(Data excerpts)
========================================

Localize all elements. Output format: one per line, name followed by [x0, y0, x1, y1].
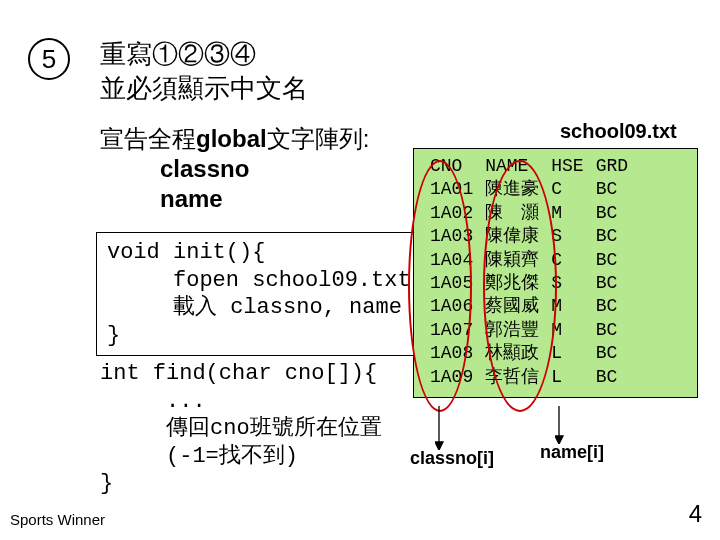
th-hse: HSE: [545, 155, 589, 178]
title-block: 重寫①②③④ 並必須顯示中文名: [100, 38, 308, 106]
arrow-name: [555, 404, 585, 444]
file-name-label: school09.txt: [560, 120, 677, 143]
title-line1: 重寫①②③④: [100, 38, 308, 72]
decl-line1: 宣告全程global文字陣列:: [100, 124, 369, 154]
slide: 5 重寫①②③④ 並必須顯示中文名 宣告全程global文字陣列: classn…: [0, 0, 720, 540]
table-cell: BC: [590, 249, 634, 272]
declaration-block: 宣告全程global文字陣列: classno name: [100, 124, 369, 214]
code-find: int find(char cno[]){ ... 傳回cno班號所在位置 (-…: [100, 360, 382, 498]
table-cell: BC: [590, 366, 634, 389]
page-number: 4: [689, 500, 702, 528]
title-line2: 並必須顯示中文名: [100, 72, 308, 106]
decl-name: name: [100, 184, 369, 214]
decl-classno: classno: [100, 154, 369, 184]
code-init: void init(){ fopen school09.txt 載入 class…: [96, 232, 414, 356]
decl-suffix: 文字陣列:: [267, 125, 370, 152]
ellipse-cno: [408, 160, 472, 412]
label-classno-i: classno[i]: [410, 448, 494, 469]
table-cell: BC: [590, 342, 634, 365]
table-cell: BC: [590, 319, 634, 342]
table-cell: BC: [590, 202, 634, 225]
table-cell: C: [545, 178, 589, 201]
table-cell: BC: [590, 295, 634, 318]
table-cell: BC: [590, 272, 634, 295]
table-cell: BC: [590, 178, 634, 201]
ellipse-name: [483, 160, 557, 412]
arrow-classno: [435, 404, 465, 450]
footer-left: Sports Winner: [10, 511, 105, 528]
table-cell: L: [545, 366, 589, 389]
decl-bold-global: global: [196, 125, 267, 152]
decl-prefix: 宣告全程: [100, 125, 196, 152]
step-number-circle: 5: [28, 38, 70, 80]
th-grd: GRD: [590, 155, 634, 178]
label-name-i: name[i]: [540, 442, 604, 463]
table-cell: BC: [590, 225, 634, 248]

========================================

Whenever a line in the data holds "classno", copy that line.

declaration-block: 宣告全程global文字陣列: classno name: [100, 124, 369, 214]
decl-classno: classno: [100, 154, 369, 184]
label-classno-i: classno[i]: [410, 448, 494, 469]
arrow-classno: [435, 404, 465, 450]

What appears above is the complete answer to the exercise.